Investors have backed Alterity Therapeutics (ASX: ATH) with the company securing $35 million to pursue its lead drug for treating Parkinsonian diseases, particularly multiple system atrophy (MSA).
The company’s lead compound ATH434 has attracted mounting scientific and clinical interest, with the latest raising receiving funds from institutional investors across Australia, the US and UK.
Speaking with Small Caps Alterity chairman and chief executive officer Geoffrey Kempler said he was “very excited” about where the company is heading, with shareholders recognising their money was in “smart, responsible and proven hands”.
He said ATH434 had “massive potential to help a lot of people”, especially when there is a “desperate unmet medical need for Parkinsonian treatments”.
As part of the company’s strategy to ensure ATH434’s success, Mr Kempler said he had put together an “A Team” headed by chief medical officer Dr David Stamler.
Mr Kempler said Dr Stamler has previously successfully navigated similar drugs through trials and locked-in regulatory approvals with the FDA and in Europe.
He added Dr Stamler had chosen to be part of ATH434’s development and that investors’ had taken “great comfort” with him on board.
Alterity has already collared orphan drug status for ATH434 in the EU and US, which places it in good stead with shareholders.
Other pharmaceutical companies and stakeholders are also following Alterity closely as it advances ATH434, Mr Kempler said.

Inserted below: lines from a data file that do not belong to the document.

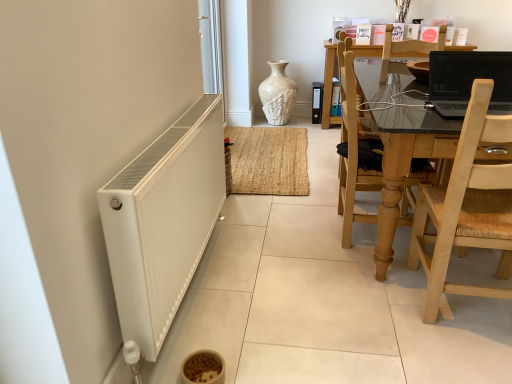 You are a GUI agent. You are given a task and a screenshot of the screen. Output one action in this format:
    pyautogui.click(x=<x>, y=<y>)
    Task: Click on the vacant space positioned to the left of wooden chair at right, which is the second chair in front-to-back order
    This screenshot has height=384, width=512.
    Given the screenshot: What is the action you would take?
    pyautogui.click(x=297, y=230) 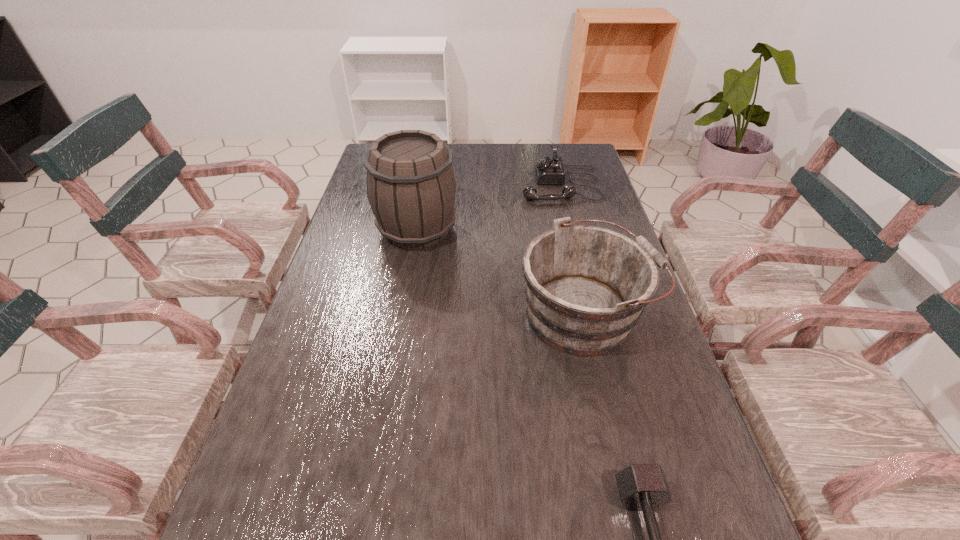 Find the location of a particular element. This screenshot has height=540, width=960. vacant area between the taller wine bucket and the second tallest object is located at coordinates (501, 271).

You are a GUI agent. You are given a task and a screenshot of the screen. Output one action in this format:
    pyautogui.click(x=<x>, y=<y>)
    Task: Click on the vacant area that lies between the third shortest object and the taller wine bucket
    The image size is (960, 540).
    Given the screenshot: What is the action you would take?
    pyautogui.click(x=501, y=271)

Locate an element on the screen. The image size is (960, 540). the third closest object to the shorter wine bucket is located at coordinates (548, 170).

This screenshot has width=960, height=540. In order to click on object that can be found as the third closest to the nearer wine bucket in this screenshot , I will do tap(548, 170).

Where is `free spot that satisfies the following two spatial constraints: 1. on the dial of the third tallest object; 2. on the front side of the right wine bucket`? free spot that satisfies the following two spatial constraints: 1. on the dial of the third tallest object; 2. on the front side of the right wine bucket is located at coordinates (592, 313).

Find the location of a particular element. This screenshot has width=960, height=540. free spot that satisfies the following two spatial constraints: 1. on the dial of the farthest object; 2. on the front side of the shorter wine bucket is located at coordinates (592, 313). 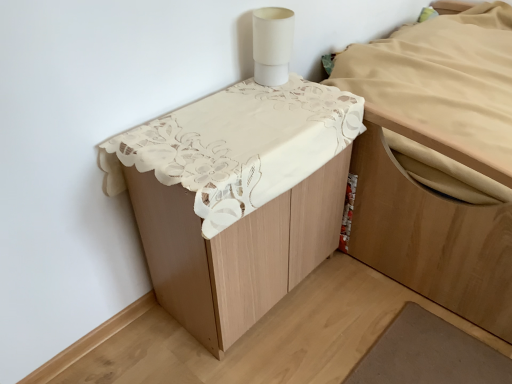 Question: Is white matte cylindrical lamp at upper right not inside white lace tablecloth at upper center, the 1th furniture from the left?

Choices:
 (A) yes
 (B) no

Answer: (A)

Question: Is white matte cylindrical lamp at upper right bigger than white lace tablecloth at upper center, the 1th furniture from the left?

Choices:
 (A) yes
 (B) no

Answer: (B)

Question: Is white matte cylindrical lamp at upper right placed right next to white lace tablecloth at upper center, acting as the second furniture starting from the right?

Choices:
 (A) yes
 (B) no

Answer: (B)

Question: Is white matte cylindrical lamp at upper right positioned far away from white lace tablecloth at upper center, the 1th furniture from the left?

Choices:
 (A) no
 (B) yes

Answer: (A)

Question: Can white lace tablecloth at upper center, acting as the second furniture starting from the right, be found inside white matte cylindrical lamp at upper right?

Choices:
 (A) yes
 (B) no

Answer: (B)

Question: In the image, is light brown wood bed at upper right, the first furniture when ordered from right to left, positioned in front of or behind white matte cylindrical lamp at upper right?

Choices:
 (A) behind
 (B) front

Answer: (B)

Question: Does point (393, 185) appear closer or farther from the camera than point (288, 29)?

Choices:
 (A) farther
 (B) closer

Answer: (A)

Question: Based on their sizes in the image, would you say light brown wood bed at upper right, the second furniture from the left, is bigger or smaller than white matte cylindrical lamp at upper right?

Choices:
 (A) big
 (B) small

Answer: (A)

Question: From a real-world perspective, is light brown wood bed at upper right, the first furniture when ordered from right to left, positioned above or below white matte cylindrical lamp at upper right?

Choices:
 (A) below
 (B) above

Answer: (A)

Question: Is point (508, 269) closer or farther from the camera than point (202, 180)?

Choices:
 (A) closer
 (B) farther

Answer: (B)

Question: Would you say light brown wood bed at upper right, the first furniture when ordered from right to left, is to the left or to the right of white lace tablecloth at upper center, the 1th furniture from the left, in the picture?

Choices:
 (A) left
 (B) right

Answer: (B)

Question: From the image's perspective, is light brown wood bed at upper right, the second furniture from the left, above or below white lace tablecloth at upper center, acting as the second furniture starting from the right?

Choices:
 (A) below
 (B) above

Answer: (B)

Question: From a real-world perspective, is light brown wood bed at upper right, the second furniture from the left, physically located above or below white lace tablecloth at upper center, the 1th furniture from the left?

Choices:
 (A) above
 (B) below

Answer: (A)

Question: From a real-world perspective, is white lace tablecloth at upper center, the 1th furniture from the left, physically located above or below light brown wood bed at upper right, the first furniture when ordered from right to left?

Choices:
 (A) below
 (B) above

Answer: (A)

Question: Relative to light brown wood bed at upper right, the second furniture from the left, is white lace tablecloth at upper center, the 1th furniture from the left, in front or behind?

Choices:
 (A) front
 (B) behind

Answer: (A) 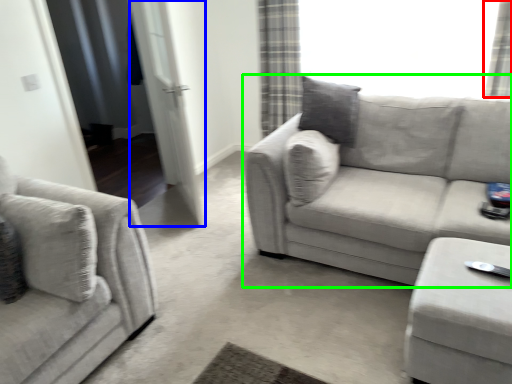 Question: Considering the real-world distances, which object is closest to curtain (highlighted by a red box)? screen door (highlighted by a blue box) or studio couch (highlighted by a green box).

Choices:
 (A) screen door
 (B) studio couch

Answer: (B) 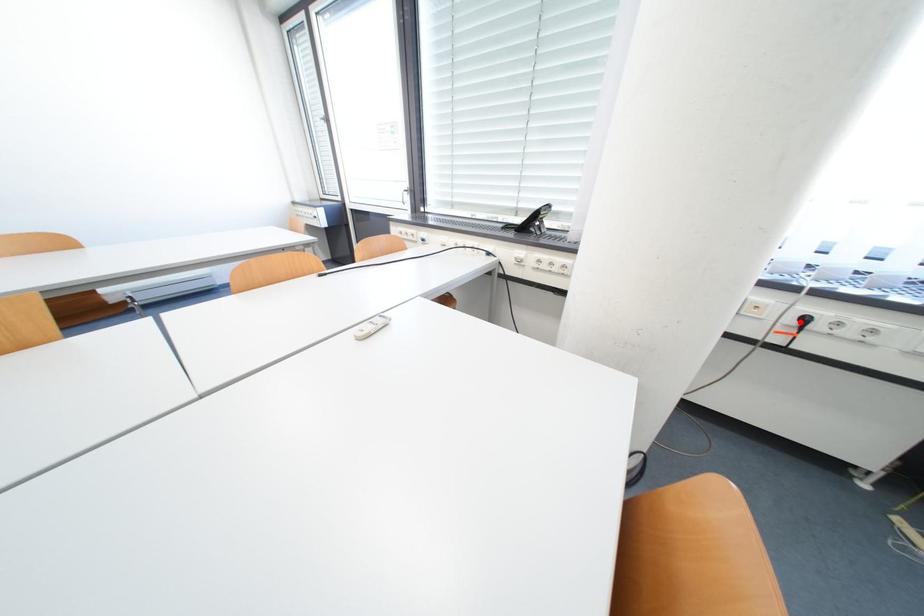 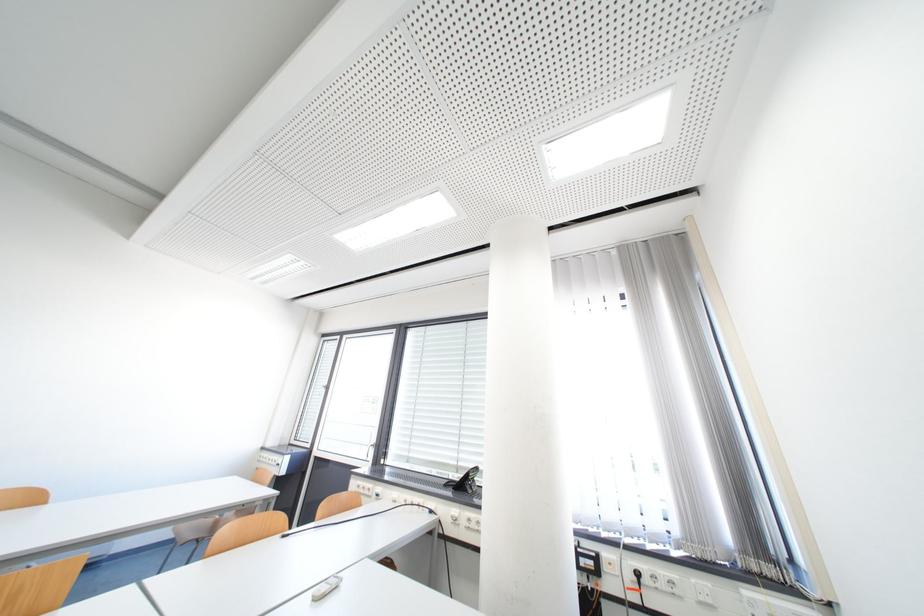 In the second image, find the point that corresponds to the highlighted location in the first image.

(639, 578) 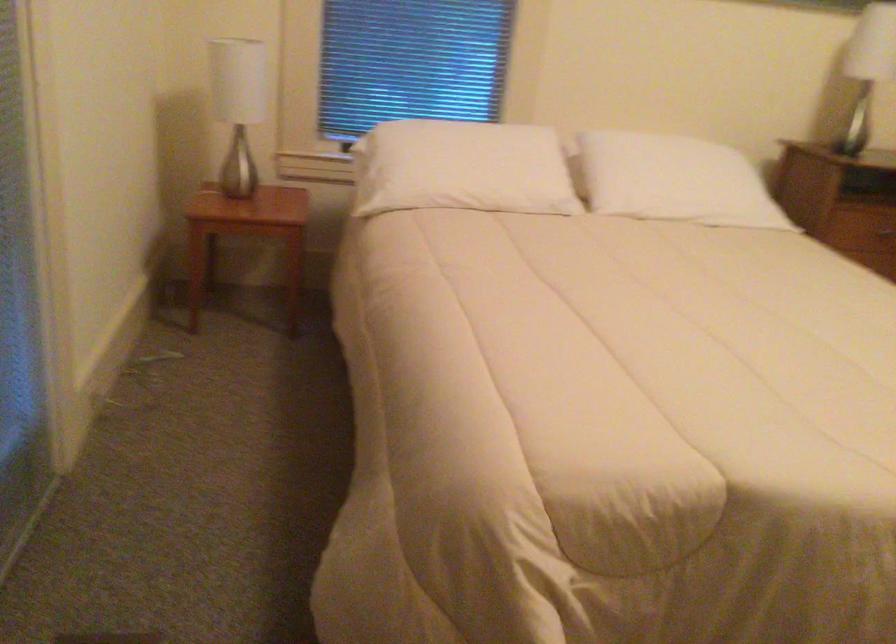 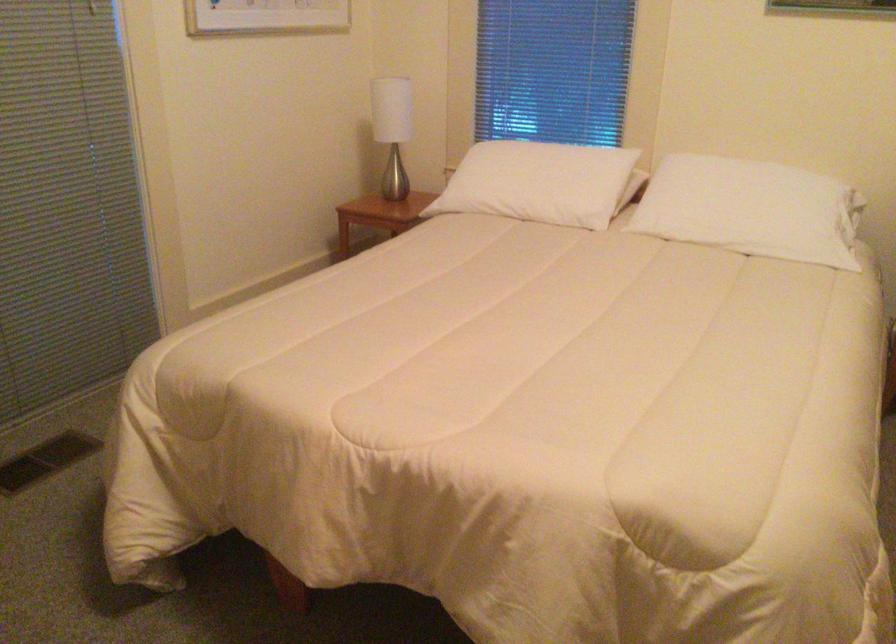 Where in the second image is the point corresponding to pixel 257 114 from the first image?

(392, 129) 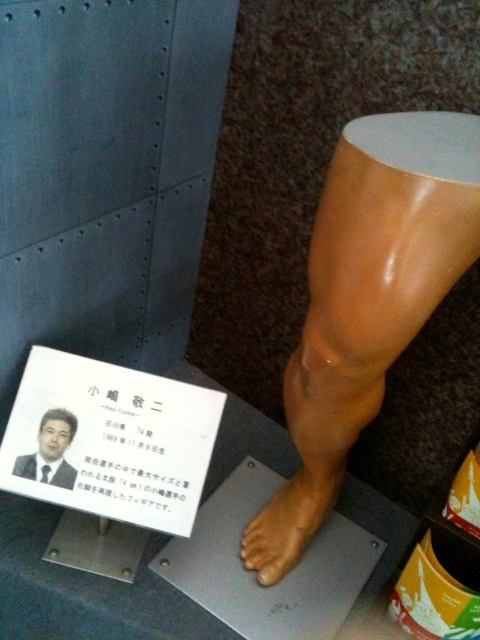 Can you confirm if matte brown foot at lower center is bigger than matte black photo frame at lower left?

Correct, matte brown foot at lower center is larger in size than matte black photo frame at lower left.

Between point (316, 465) and point (70, 483), which one is positioned behind?

Point (316, 465)

Find the location of a particular element. The height and width of the screenshot is (640, 480). matte brown foot at lower center is located at coordinates (289, 518). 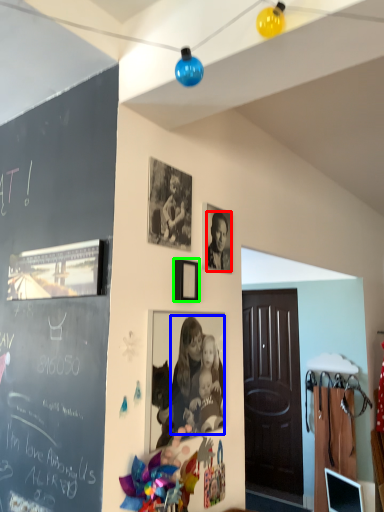 Question: Estimate the real-world distances between objects in this image. Which object is farther from person (highlighted by a red box), person (highlighted by a blue box) or picture frame (highlighted by a green box)?

Choices:
 (A) person
 (B) picture frame

Answer: (A) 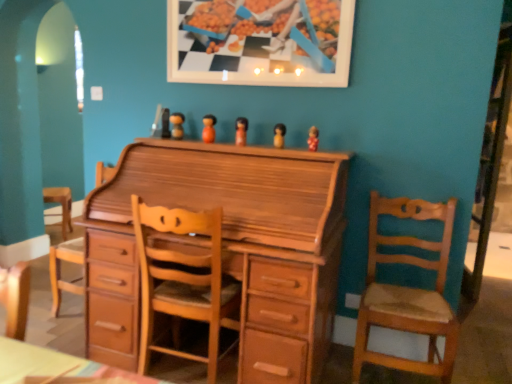 You are a GUI agent. You are given a task and a screenshot of the screen. Output one action in this format:
    pyautogui.click(x=<x>, y=<y>)
    Task: Click on the vacant point to the right of wooden figurine at center, which is the first toy from left to right
    The width and height of the screenshot is (512, 384).
    Given the screenshot: What is the action you would take?
    pyautogui.click(x=200, y=142) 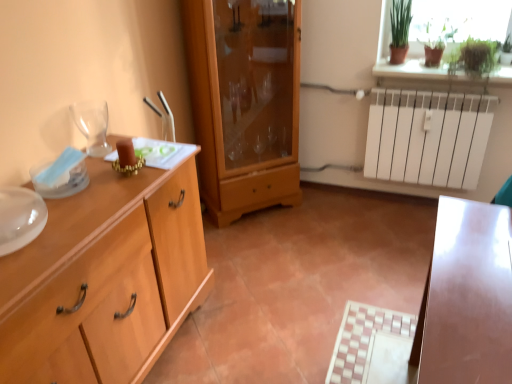 Measure the distance between green matte plant at upper right and camera.

They are 7.30 feet apart.

Locate an element on the screen. Image resolution: width=512 pixels, height=384 pixels. transparent glass wine glass at left is located at coordinates (92, 125).

The width and height of the screenshot is (512, 384). Describe the element at coordinates (92, 125) in the screenshot. I see `transparent glass wine glass at left` at that location.

What do you see at coordinates (105, 278) in the screenshot?
I see `light wood chest of drawers at left` at bounding box center [105, 278].

Locate an element on the screen. This screenshot has height=384, width=512. wooden cabinet at center is located at coordinates (245, 103).

What do you see at coordinates (245, 103) in the screenshot?
I see `wooden cabinet at center` at bounding box center [245, 103].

As a neurodegenerative disease, MSA has similar motor symptoms to Parkinson’s disease, causing slowed movement, stiffness and tremor. MSA patients also have reduced coordination of voluntary movements and unstable gait early in disease.
It also impairs capacity to maintain normal blood pressure, bowel function and bladder control.
The disease tends to become symptomatic after the age of 50 and advances rapidly. As it progresses, patients also experience increased difficulty swallowing, vocal cord paralysis and greater immobility.
It ultimately leads to profound disability and death.
Mr Kempler pointed out current treatments include medication and lifestyle changes to manage systems. However, there is no cure or treatments that address the underlying causes behind the “devastating” condition.
Phase 1 trial results
Alterity’s phase 1 study evaluated the safety, tolerability, and pharmacokinetics in healthy adult and older adult volunteers.
Results showed ATH434 crossed the blood brain barrier, while also being well tolerated and deemed safe.
With ATH434, Alterity is attempting to treat the underlying causes of MSA by targeting the alpha synuclein protein, which is critical for normal neuron function. Given orally, ATH434 works by redistributing labile iron, thus inhibiting aggregation of the protein and eliminating the root cause of oxidative stress. In animal models of MSA, ATH434 preserved neurons and improved motor function.
In conditions such as Parkinson’s disease and MSA, alpha synuclein aggregates, resulting in cellular dysfunction and death. It is this neuronal impairment that underpins the symptoms of MSA.
Dr Stamler said the drug has the potential to “affect all aspects of the disease – the motor symptoms, the blood pressure problems, along with gait and balance and even bowel and bladder dysfunction”.
BioMUSE trial to underpin phase 2 success
Late last month, Alterity announced it has begun enrolling MSA patients in a bioMUSE study in the US, which is being carried out in collaboration with Vanderbilt University Medical Centre under the direction of Associate Professor of Neurology and Principal Investigator Daniel Claassen.
According to Alterity, bioMUSE is a natural history trial that will track the progression of MSA patients, without investigational drug treatment.
Mr Kempler said the study will provide “vital information” on early stage MSA patients for the planned phase 2 study mid-next year.
He added the bioMUSE trial will de-risk the phase 2 study, enhancing its chances of success, by identifying suitable efficacy endpoints and following the change in MSA symptoms over time.
Given the lack of available treatments for MSA, Mr Kempler estimates that ATH434 could potentially generate between US$550-725 million in US sales alone.
Ongoing research and discovery
In addition to ATH434, Mr Kempler said Alterity has other novel drugs in the pipeline with potential to treat a number of conditions.
Currently, the company is evaluating its drug PBT2 for use as an antimicrobial agent.
As a result, Mr Kempler anticipates “many new successes” for Alterity as it continues its research and development journey.